Nearly a decade has passed, but even now some of the passages in this novel read like pure works of comic genius. Case in point: “And that phrase—‘sleeping like a baby.’ Some blonde said it blithely on the subway the other day. I wanted to lie down next to her and scream for five hours in her ear.”
This story has been told innumerable times – from the tongue-tied honeymoon phase of falling in love that results in marriage, to the nervous excitement of the birth of a first child, to the acerbic discovery and aftermath of the husband’s affair. Yet, Offill’s Dept. of Speculation manages to find a whole new voice for it. “The invention of the ship is also the invention of the shipwreck,” she informs us about this oft-repeated rites of passage.
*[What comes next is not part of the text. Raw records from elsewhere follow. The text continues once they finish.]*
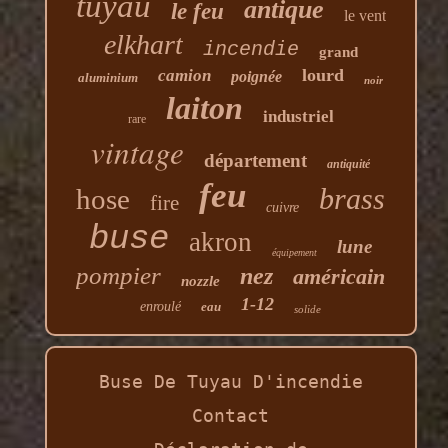
tuyau
antique
le feu
le vent
elkhart
incendie
grand
lourd
camion
poignée
aluminium
noir
laiton
industriel
rare
vintage
département
antiquité
feu
brass
hose
fire
cuivre
buse
akron
lune
équipement
pompier
nez
américain
nozzle
1-12
enroulé
eau
solide
Buse De Tuyau D'incendie
Contact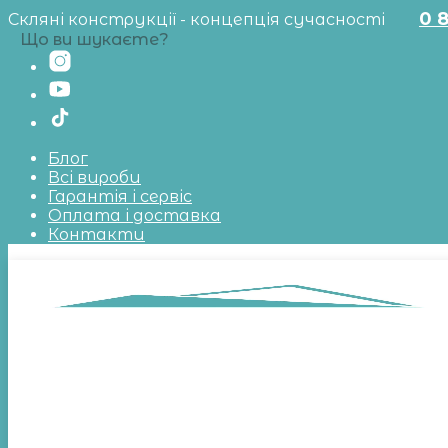
0 
Скляні конструкції - концепція сучасності
Що ви шукаєте?
Блог
Всі вироби
Гарантія і сервіс
Оплата і доставка
Контакти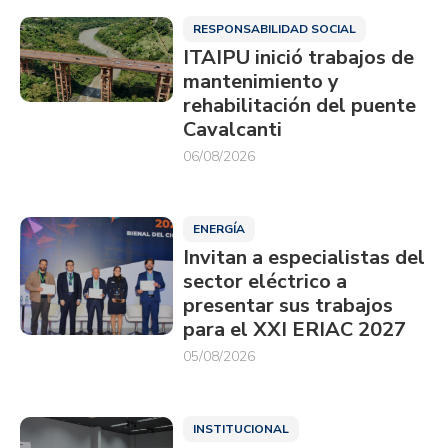
RESPONSABILIDAD SOCIAL
ITAIPU inició trabajos de
mantenimiento y
rehabilitación del puente
Cavalcanti
06/08/2026
ENERGÍA
Invitan a especialistas del
sector eléctrico a
presentar sus trabajos
para el XXI ERIAC 2027
05/08/2026
INSTITUCIONAL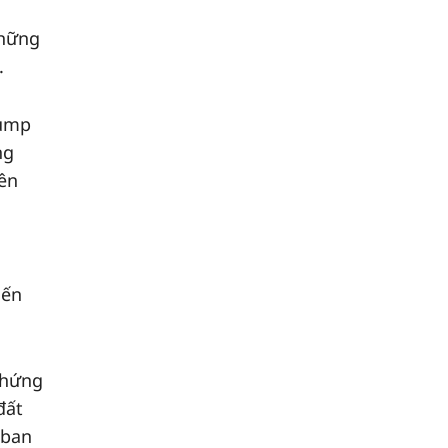
những
.
rump
ng
lên
i
iến
m hứng
đất
 ban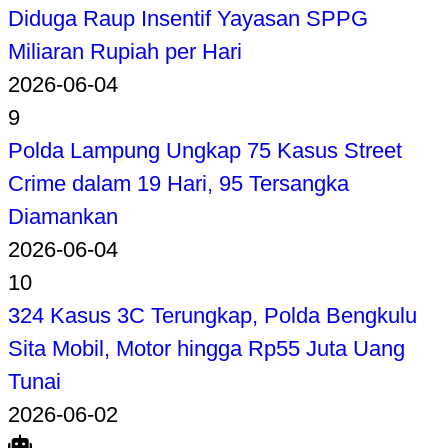
Diduga Raup Insentif Yayasan SPPG
Miliaran Rupiah per Hari
2026-06-04
9
Polda Lampung Ungkap 75 Kasus Street
Crime dalam 19 Hari, 95 Tersangka
Diamankan
2026-06-04
10
324 Kasus 3C Terungkap, Polda Bengkulu
Sita Mobil, Motor hingga Rp55 Juta Uang
Tunai
2026-06-02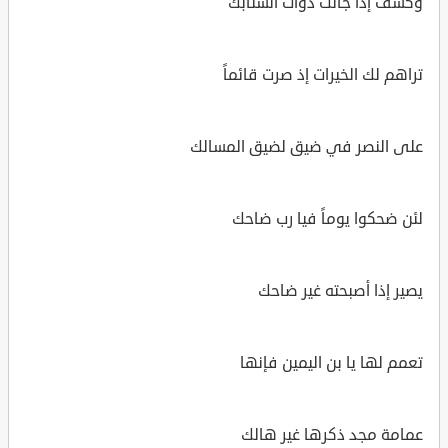
وكشف إذا جالت ذوات السنابك
تراهم لك الخيرات إذ صرت قائماً
على النصر في ضيق لضيق المسالك
لئن ضحكوا يوماً فيا رب ضاحك
يصير إذا أصبحته غير ضاحك
تعمم لها يا بن اليمين فإنها
عمامة مجد ذكرها غير هالك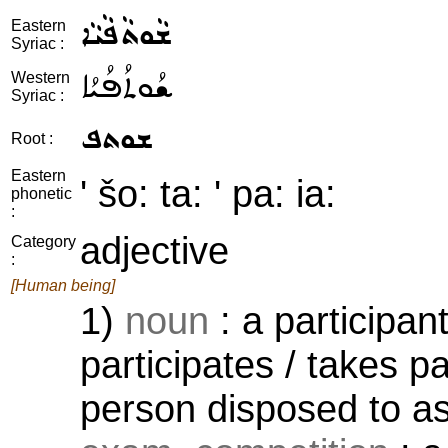
ܫܵܘܬܵܦܵܝܵܐ
Eastern
Syriac :
ܫܳܘܬܳܦܳܝܳܐ
Western
Syriac :
ܫܘܬܦ
Root :
Eastern
' šo: ta: ' pa: ia:
phonetic
:
adjective
Category
:
[Human being]
1)
noun
: a participan
participates / takes par
person disposed to ass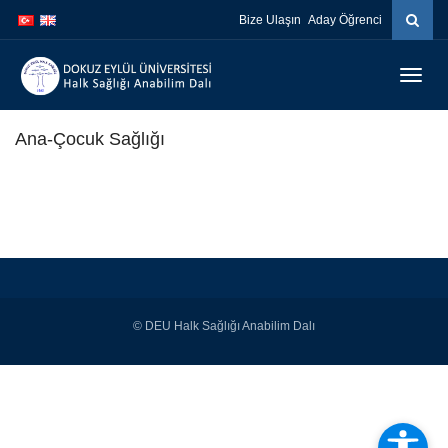
İçeriğe
Navigasyona
Bize Ulaşın
Aday Öğrenci
atla
atla
Menüy
Geç
Ana-Çocuk Sağlığı
© DEU Halk Sağlığı Anabilim Dalı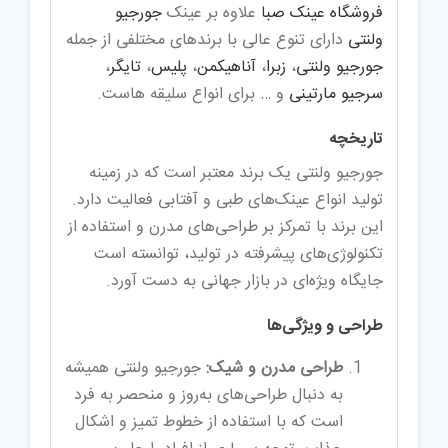
فروشگاه عینک صبا
علاوه بر عینک
جورجیو
ولنتی
دارای تنوع عالی با برندهای مختلفی از جمله
جورجیو ولنتی
،
زبرا
،
آناهیکمن
،
پلیس
،
تایگر
،
سرجیو مارتینی
و … برای انواع سلیقه هاست.
تاریخچه
جورجیو ولنتی یک برند معتبر است که در زمینه
تولید انواع عینک‌های طبی و آفتابی فعالیت دارد.
این برند با تمرکز بر طراحی‌های مدرن و استفاده از
تکنولوژی‌های پیشرفته در تولید، توانسته است
جایگاه ویژه‌ای در بازار جهانی به دست آورد.
طراحی و ویژگی‌ها
طراحی مدرن و شیک:
جورجیو ولنتی همیشه
به دنبال طراحی‌های به‌روز و منحصر به فرد
است که با استفاده از خطوط تمیز و اشکال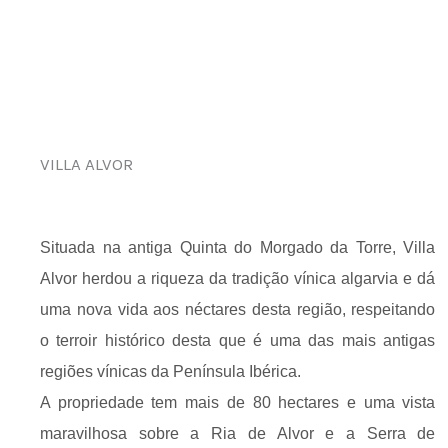
VILLA ALVOR
Situada na antiga Quinta do Morgado da Torre, Villa
Alvor herdou a riqueza da tradição vínica algarvia e dá
uma nova vida aos néctares desta região, respeitando
o terroir histórico desta que é uma das mais antigas
regiões vínicas da Península Ibérica.
A propriedade tem mais de 80 hectares e uma vista
maravilhosa sobre a Ria de Alvor e a Serra de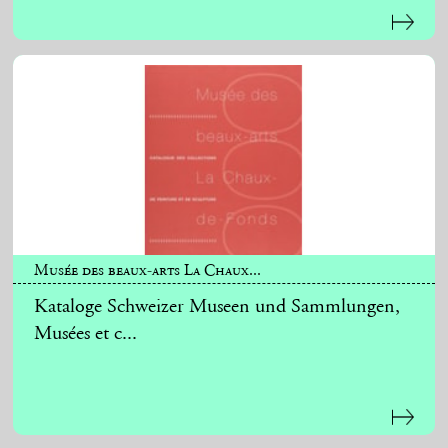
Musée des beaux-arts La Chaux...
Kataloge Schweizer Museen und Sammlungen,
Musées et c...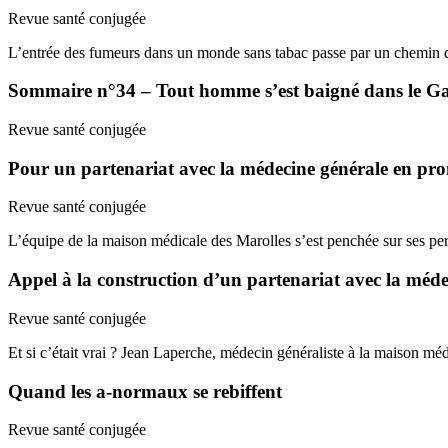
Revue santé conjugée
L’entrée des fumeurs dans un monde sans tabac passe par un chemin d
Sommaire n°34 – Tout homme s’est baigné dans le Gang
Revue santé conjugée
Pour un partenariat avec la médecine générale en pro
Revue santé conjugée
L’équipe de la maison médicale des Marolles s’est penchée sur ses pe
Appel à la construction d’un partenariat avec la méde
Revue santé conjugée
Et si c’était vrai ? Jean Laperche, médecin généraliste à la maison m
Quand les a-normaux se rebiffent
Revue santé conjugée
The ample white space before and after each incisive and brief paragraph gives you the feeling as if you’re reading the X feed of someone with a verified account. The only difference is that these make sense. Offill’s nameless protagonist is a writer who wanted to be “an art monster” – “Women almost never become art monsters,” Dept. of Speculation is here to remind us. A husband and a daughter happen to her, her second book never does.
The novel was shortlisted for the Folio Prize and the PEN/Faulkner Award, plus was a Book of the Year in The Guardian, Observer, and New York Times. And still it isn’t as widely read or discussed today as some of the other books depicting failing relationships and marriages. That certainly needs to change.
“It is impossible to feel calm in cities, because we so rarely hear birdsong there… To live in a city is to be forever flinching,” Offill writes. Her book ekes out an identical, ancient restlessness.